• YOUR ASSIGNMENT: Scan the entries below, and for each line that includes the word "Enabled", make a copy.

• ENTRIES SUPPLIED:
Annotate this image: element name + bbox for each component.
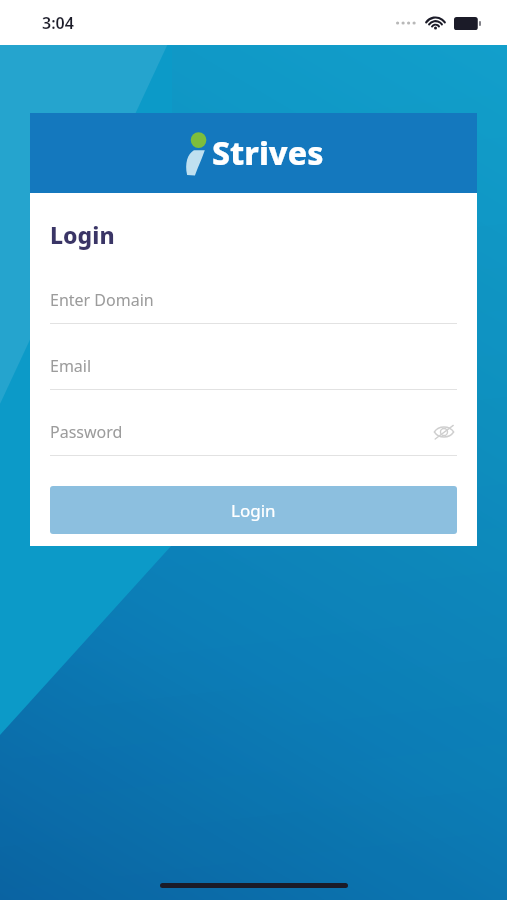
staticText: Email [50, 355, 92, 377]
staticText: Enter Domain [50, 289, 154, 311]
staticText: 3:04 [42, 12, 74, 34]
button[interactable]: Login [50, 486, 457, 534]
button[interactable]: Email [50, 352, 457, 390]
button[interactable]: Password [50, 418, 457, 456]
button[interactable]: Show password [431, 419, 457, 445]
button[interactable]: Enter Domain [50, 286, 457, 324]
staticText: Password [50, 421, 123, 443]
staticText: Login [231, 499, 276, 522]
staticText: Login [50, 219, 115, 250]
staticText: Strives [212, 131, 324, 175]
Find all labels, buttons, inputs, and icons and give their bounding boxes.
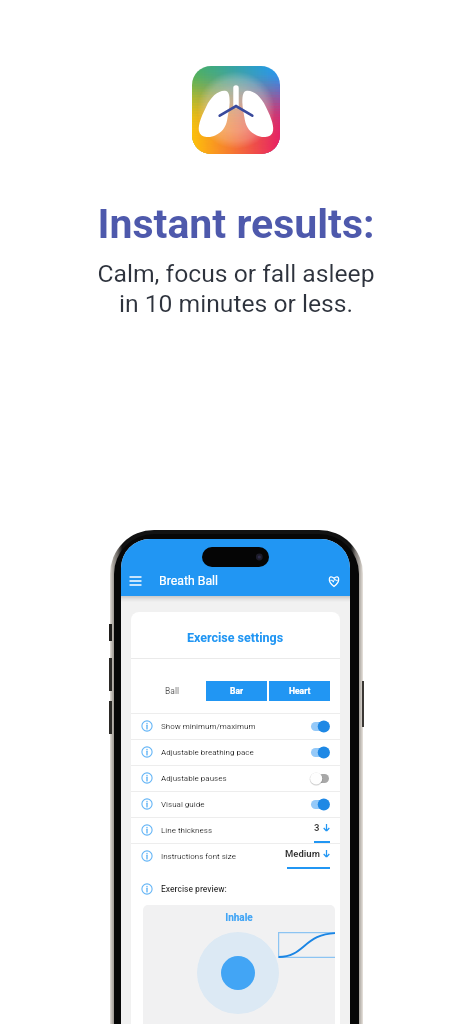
- staticText: Line thickness: [161, 826, 213, 835]
- staticText: Adjustable breathing pace: [161, 748, 254, 757]
- staticText: Instant results:: [0, 200, 472, 248]
- button[interactable]: Disabled: [310, 772, 330, 785]
- staticText: Visual guide: [161, 800, 205, 809]
- staticText: Medium: [285, 848, 320, 859]
- button[interactable]: 3: [314, 817, 330, 843]
- button[interactable]: Enabled: [310, 720, 330, 733]
- button[interactable]: Bar: [206, 681, 267, 701]
- button[interactable]: Show minimum/maximum: [131, 713, 340, 739]
- button[interactable]: Heart rate monitor: [324, 571, 344, 591]
- staticText: Heart: [289, 686, 311, 696]
- button[interactable]: Adjustable pauses: [131, 765, 340, 791]
- staticText: Exercise settings: [187, 630, 284, 645]
- button[interactable]: Enabled: [310, 746, 330, 759]
- button[interactable]: Heart: [269, 681, 330, 701]
- button[interactable]: Open navigation menu: [125, 571, 145, 591]
- staticText: 3: [314, 822, 320, 833]
- staticText: Show minimum/maximum: [161, 722, 256, 731]
- button[interactable]: Medium: [285, 843, 330, 869]
- button[interactable]: Exercise preview:: [131, 877, 340, 901]
- staticText: Inhale: [143, 912, 335, 924]
- staticText: Ball: [165, 686, 180, 696]
- staticText: Instructions font size: [161, 852, 236, 861]
- staticText: Calm, focus or fall asleep in 10 minutes…: [0, 259, 472, 318]
- staticText: Adjustable pauses: [161, 774, 227, 783]
- staticText: Exercise preview:: [161, 884, 227, 894]
- button[interactable]: Adjustable breathing pace: [131, 739, 340, 765]
- button[interactable]: Instructions font size: [131, 843, 340, 869]
- button[interactable]: Visual guide: [131, 791, 340, 817]
- button[interactable]: Line thickness: [131, 817, 340, 843]
- staticText: Breath Ball: [159, 574, 219, 588]
- button[interactable]: Enabled: [310, 798, 330, 811]
- staticText: Bar: [230, 686, 244, 696]
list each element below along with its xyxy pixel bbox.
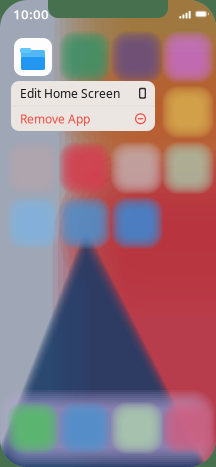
button[interactable]: Files: [14, 38, 52, 76]
button[interactable]: Edit Home Screen: [11, 81, 155, 106]
button[interactable]: Remove App: [11, 106, 155, 131]
staticText: Edit Home Screen: [20, 85, 120, 101]
staticText: Remove App: [20, 111, 90, 127]
staticText: 10:00: [13, 5, 49, 23]
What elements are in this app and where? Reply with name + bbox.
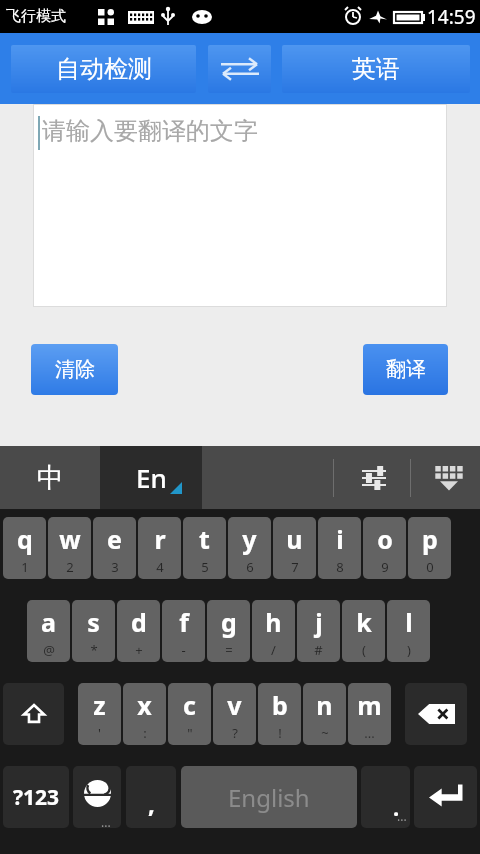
staticText: ...	[364, 724, 375, 742]
staticText: #	[314, 641, 323, 659]
button[interactable]: p	[408, 517, 451, 579]
staticText: 英语	[352, 54, 400, 84]
staticText: ...	[101, 814, 111, 828]
button[interactable]: o	[363, 517, 406, 579]
staticText: q	[17, 522, 33, 556]
button[interactable]: w	[48, 517, 91, 579]
button[interactable]: n	[303, 683, 346, 745]
staticText: -	[181, 641, 186, 659]
staticText: x	[137, 688, 152, 722]
button[interactable]: q	[3, 517, 46, 579]
staticText: r	[154, 522, 166, 556]
staticText: (	[362, 641, 366, 659]
button[interactable]: z	[78, 683, 121, 745]
staticText: 清除	[55, 357, 95, 382]
button[interactable]: .	[361, 766, 410, 828]
staticText: h	[265, 605, 282, 639]
staticText: 8	[336, 558, 344, 576]
staticText: 7	[291, 558, 299, 576]
button[interactable]: s	[72, 600, 115, 662]
button[interactable]: Backspace	[405, 683, 467, 745]
staticText: ?	[232, 724, 238, 742]
staticText: k	[356, 605, 372, 639]
button[interactable]: 翻译	[363, 344, 448, 395]
staticText: .	[393, 792, 400, 822]
staticText: u	[286, 522, 303, 556]
button[interactable]: k	[342, 600, 385, 662]
staticText: 0	[426, 558, 434, 576]
staticText: c	[183, 688, 196, 722]
staticText: j	[315, 605, 323, 639]
button[interactable]: i	[318, 517, 361, 579]
staticText: :	[143, 724, 147, 742]
button[interactable]: Shift	[3, 683, 64, 745]
staticText: 2	[66, 558, 74, 576]
button[interactable]: 自动检测	[11, 45, 196, 93]
staticText: 4	[156, 558, 164, 576]
button[interactable]: ,	[126, 766, 176, 828]
staticText: p	[422, 522, 438, 556]
staticText: a	[41, 605, 56, 639]
staticText: d	[131, 605, 147, 639]
staticText: t	[199, 522, 210, 556]
staticText: 6	[246, 558, 254, 576]
button[interactable]: b	[258, 683, 301, 745]
button[interactable]: 英语	[282, 45, 470, 93]
button[interactable]: l	[387, 600, 430, 662]
button[interactable]: e	[93, 517, 136, 579]
staticText: 请输入要翻译的文字	[42, 116, 258, 146]
button[interactable]: En	[100, 446, 202, 509]
button[interactable]: x	[123, 683, 166, 745]
staticText: 1	[21, 558, 29, 576]
staticText: g	[221, 605, 237, 639]
button[interactable]: Hide keyboard	[420, 446, 478, 509]
button[interactable]: 请输入要翻译的文字	[34, 105, 446, 306]
button[interactable]: Input settings	[346, 446, 402, 509]
staticText: ,	[148, 787, 155, 820]
button[interactable]: ?123	[3, 766, 69, 828]
staticText: y	[242, 522, 257, 556]
staticText: l	[405, 605, 413, 639]
staticText: z	[93, 688, 106, 722]
staticText: b	[272, 688, 288, 722]
button[interactable]: 中	[0, 446, 100, 509]
staticText: En	[136, 460, 167, 495]
button[interactable]: f	[162, 600, 205, 662]
staticText: 自动检测	[56, 54, 152, 84]
button[interactable]: g	[207, 600, 250, 662]
button[interactable]: h	[252, 600, 295, 662]
staticText: !	[278, 724, 282, 742]
staticText: o	[377, 522, 393, 556]
button[interactable]: Swap languages	[208, 45, 271, 93]
button[interactable]: Change input language	[73, 766, 121, 828]
staticText: 9	[381, 558, 389, 576]
staticText: ...	[397, 808, 407, 824]
button[interactable]: c	[168, 683, 211, 745]
staticText: w	[59, 522, 81, 556]
button[interactable]: m	[348, 683, 391, 745]
button[interactable]: a	[27, 600, 70, 662]
staticText: /	[271, 641, 276, 659]
button[interactable]: u	[273, 517, 316, 579]
button[interactable]: Enter	[414, 766, 477, 828]
button[interactable]: r	[138, 517, 181, 579]
staticText: @	[43, 641, 55, 659]
staticText: m	[357, 688, 382, 722]
staticText: 3	[111, 558, 119, 576]
staticText: English	[228, 781, 310, 814]
button[interactable]: 清除	[31, 344, 118, 395]
staticText: 14:59	[427, 4, 476, 30]
staticText: '	[98, 724, 101, 742]
staticText: 翻译	[386, 357, 426, 382]
staticText: )	[407, 641, 411, 659]
button[interactable]: v	[213, 683, 256, 745]
button[interactable]: t	[183, 517, 226, 579]
button[interactable]: English	[181, 766, 357, 828]
staticText: 5	[201, 558, 209, 576]
staticText: v	[227, 688, 242, 722]
staticText: s	[87, 605, 100, 639]
button[interactable]: j	[297, 600, 340, 662]
staticText: i	[336, 522, 344, 556]
button[interactable]: y	[228, 517, 271, 579]
button[interactable]: d	[117, 600, 160, 662]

• SOLUTION FOR THIS TASK:
- button[interactable]: Enabled: [310, 720, 330, 733]
- button[interactable]: Enabled: [310, 746, 330, 759]
- button[interactable]: Enabled: [310, 798, 330, 811]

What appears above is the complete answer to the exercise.